Thanks in advance for any feedback.

 

Don

 

 

_______________________________________________
Ietf-languages mailing list
Ietf-languages <at> alvestrand.no
http://www.alvestrand.no/mailman/listinfo/ietf-languages
John Cowan | 9 Apr 2009 02:39

Re: How to handle macrolanguage when no code?

Don Osborn scripsit:

> I'm curious if there is any other recommended way to handle such a situation
> where web content may be deliberately and easily designed to cover more than
> one language as defined by ISO 639 when there is not currently any
> macrolanguage code for them. Could one for example define a whole page as
> having two languages? E.g., something like lang="rw, rn"?

Petition 639-3/RA for a new macrolanguage, I guess.  For sure this list
can't help you.

--

-- 
John Cowan  cowan <at> ccil.org   http://www.ccil.org/~cowan
Dievas dave dantis; Dievas duos duonos          --Lithuanian proverb
Deus dedit dentes; deus dabit panem             --Latin version thereof
Deity donated dentition;
  deity'll donate doughnuts                     --English version by Muke Tever
God gave gums; God'll give granary              --Version by Mat McVeagh
Phillips, Addison | 9 Apr 2009 02:53
Picon
Favicon

RE: [Ltru] How to handle macrolanguage when no code?

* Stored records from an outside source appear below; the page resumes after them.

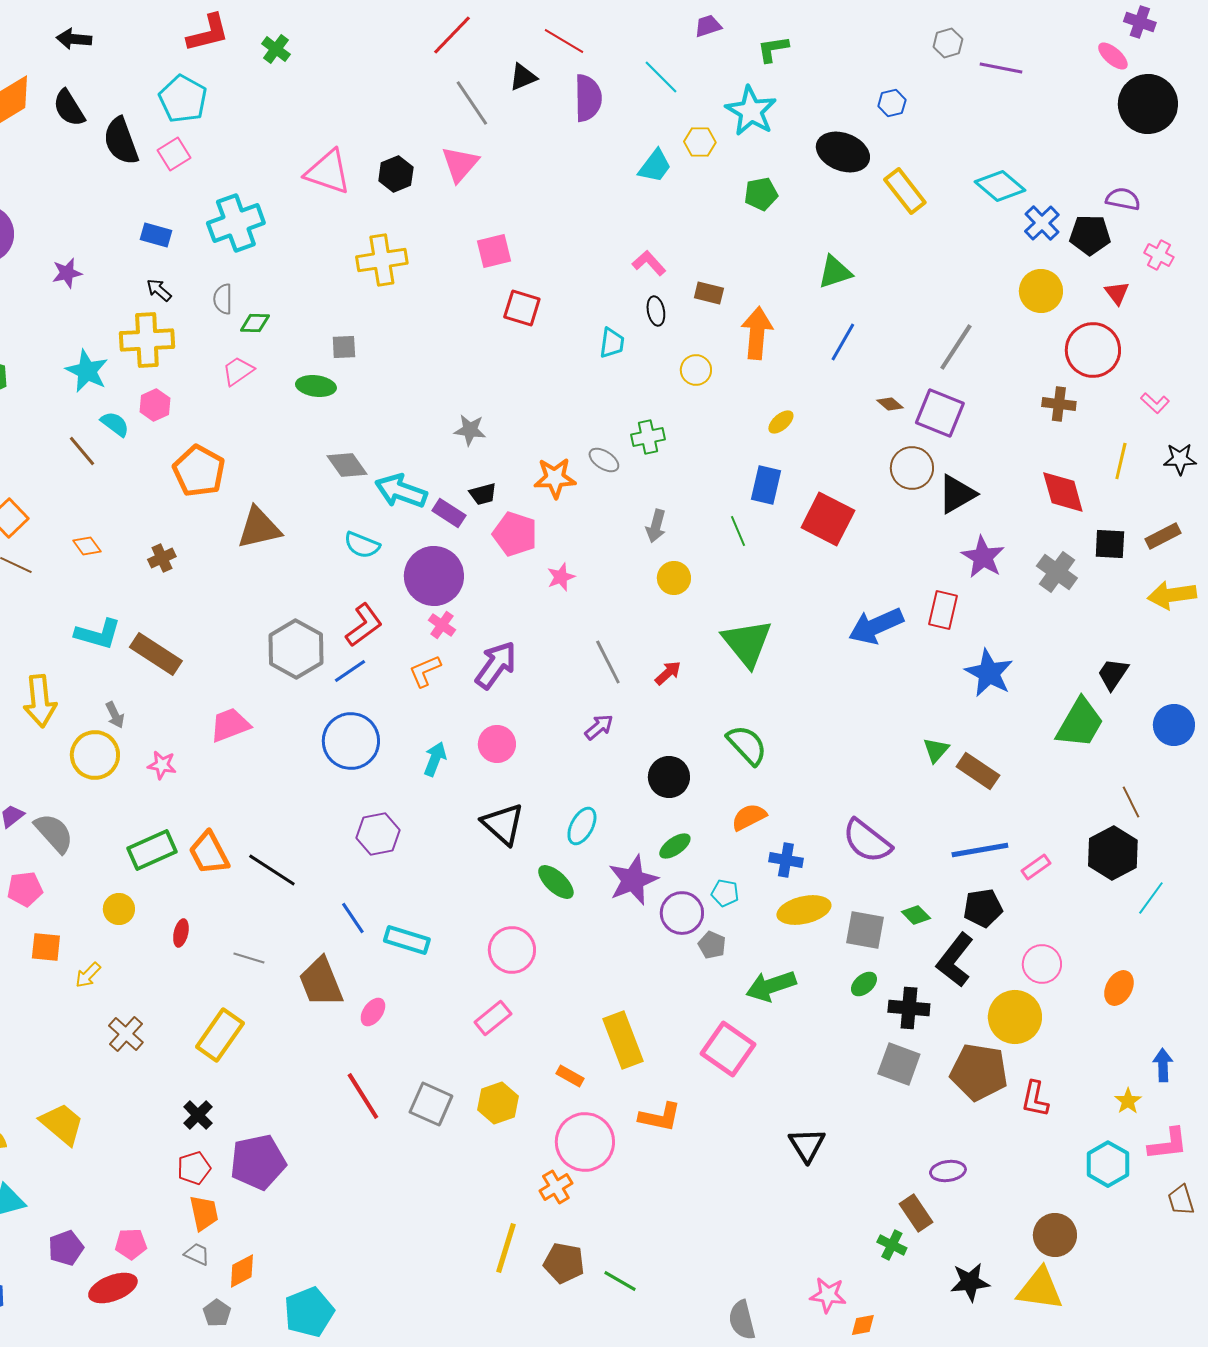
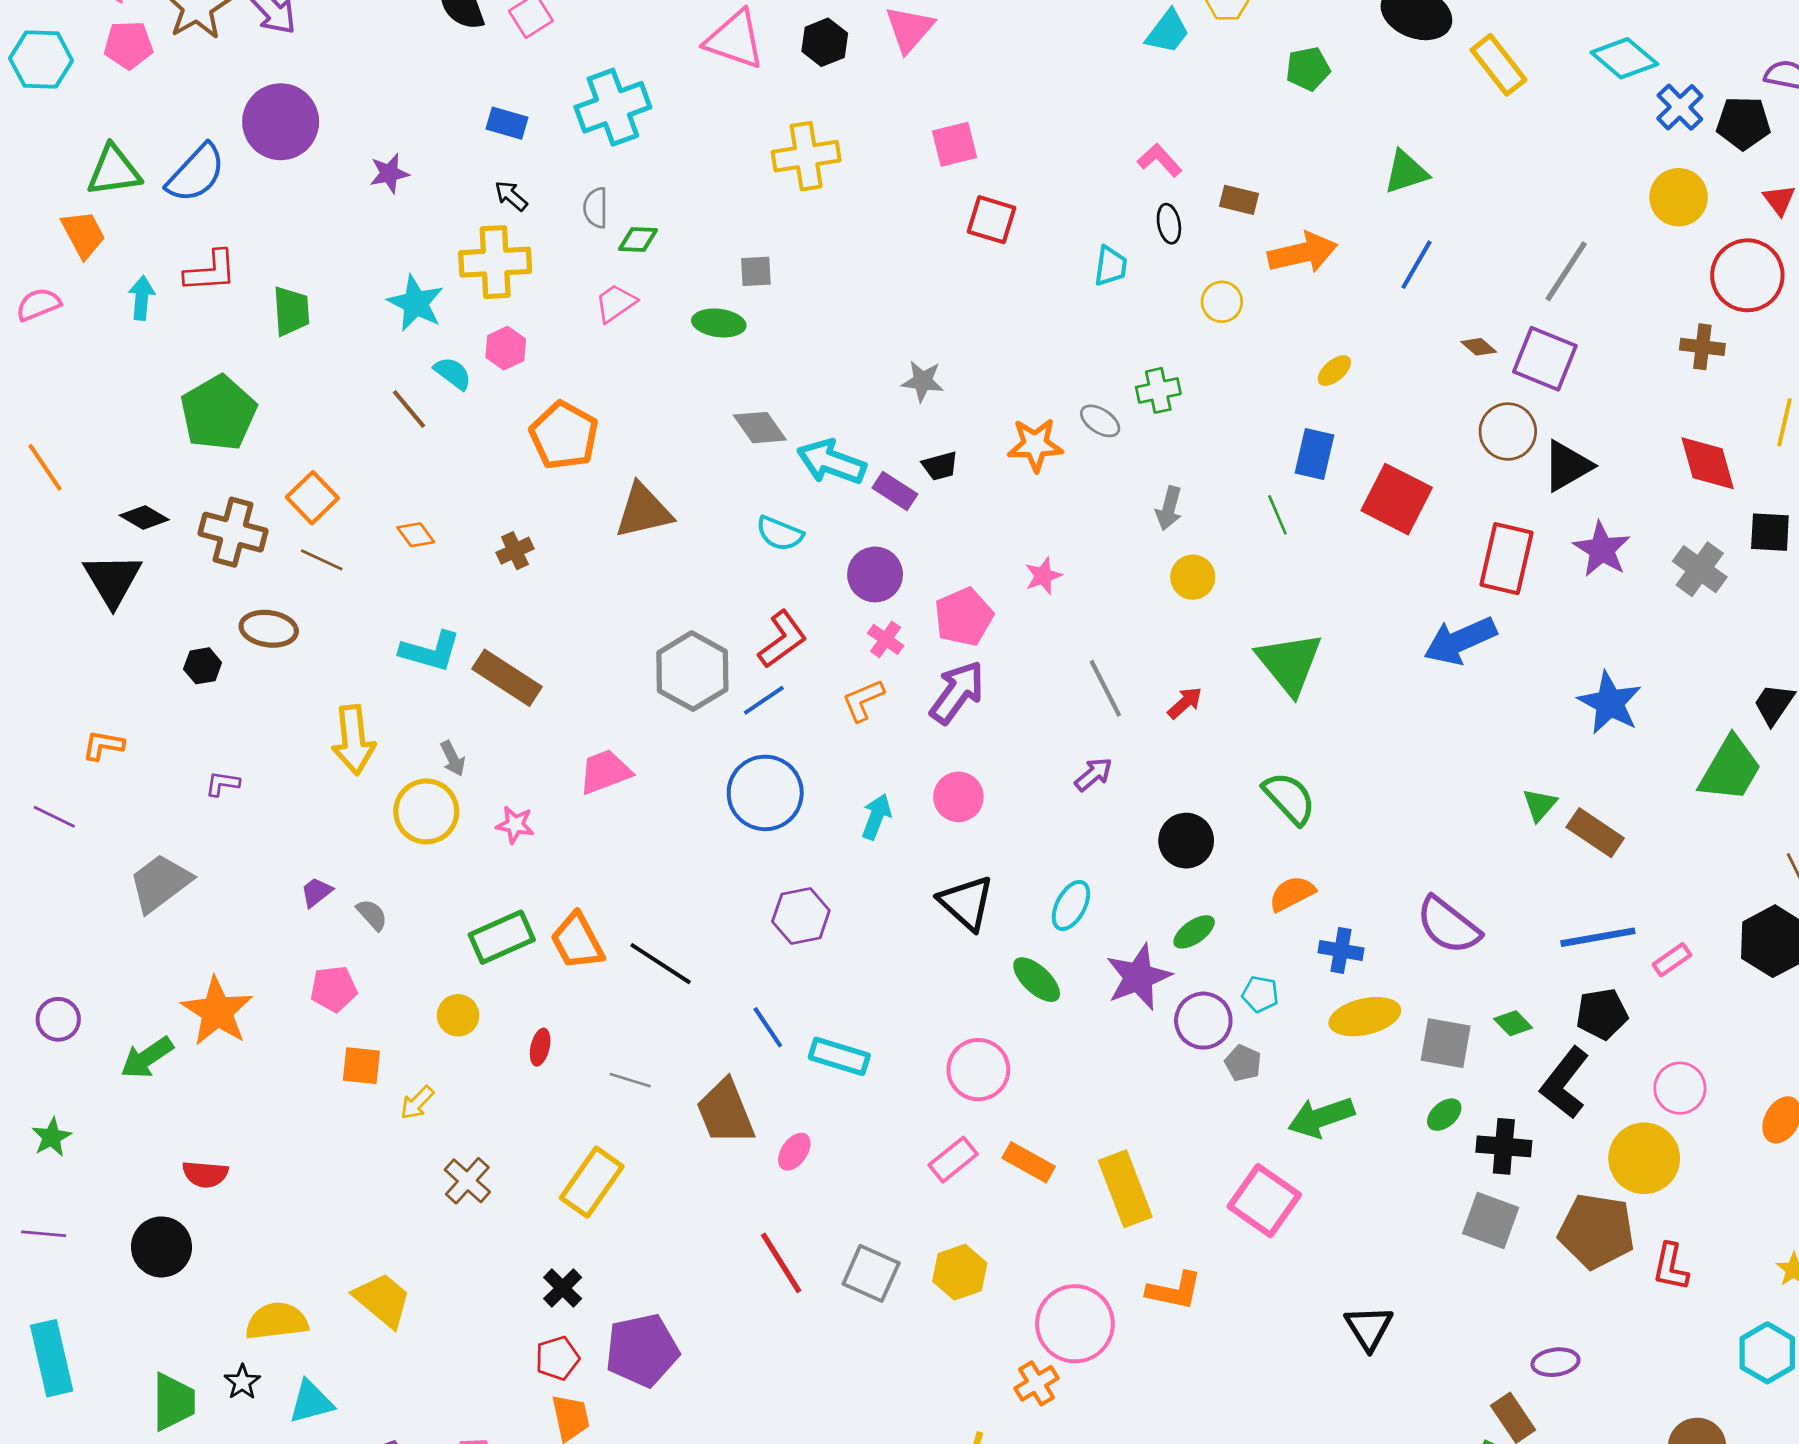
orange arrow: (757, 333) -> (1303, 253), turned 72
pink pentagon: (515, 534) -> (964, 617), moved, turned 30
purple circle: (434, 576) -> (875, 574), size x0.7
red rectangle: (943, 610) -> (1506, 559), moved, size x1.4
gray semicircle: (54, 833) -> (372, 915), size x0.6
orange rectangle: (570, 1076) -> (1029, 1162), moved, size x1.4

HTML certainly allows you to declare that some content is applicable to more than one language audience. See:

 

   http://www.w3.org/TR/i18n-html-tech-lang/#ri20040728.121358444

 

Otherwise, John Cowan’s advice seems appropriate… ISO 639-3 or ISO 639-5 would be your next stop. Note that macrolanguages are sometimes problematical, so you might also consider a collection code instead.

 

Addison Phillips

Globalization Architect -- Lab126

 

Internationalization is not a feature.

It is an architecture.

 

From: ltru-bounces <at> ietf.org [mailto:ltru-bounces <at> ietf.org] On Behalf Of Don Osborn
Sent: Wednesday, April 08, 2009 4:40 PM
To: 'LTRU Working Group'; 'IETF Languages Discussion'
Subject: [Ltru] How to handle macrolanguage when no code?

 

In looking at the BBC website's offerings in African languages, one notes that they have grouped Kinyarwanda and Kirundi together under http://www.bbc.co.uk/greatlakes/  . This makes sense from a linguistic point of view since as I understand it, the two languages are almost the same. When looking at the view (page) source, one notes that they use lang="rw" (for Kinyarwanda). It may be that the pages I checked are properly Kinyarwanda and an expert would know that they are not Kirundi (rn), but it is in any event true that there is no code element to cover both languages.

 

I'm curious if there is any other recommended way to handle such a situation where web content may be deliberately and easily designed to cover more than one language as defined by ISO 639 when there is not currently any macrolanguage code for them. Could one for example define a whole page as having two languages? E.g., something like lang="rw, rn"?

 

Thanks in advance for any feedback.

 

Don

 

 

_______________________________________________
Ietf-languages mailing list
Ietf-languages <at> alvestrand.no
http://www.alvestrand.no/mailman/listinfo/ietf-languages
Peter Constable | 9 Apr 2009 05:11
Picon
Favicon

RE: [Ltru] How to handle macrolanguage when no code?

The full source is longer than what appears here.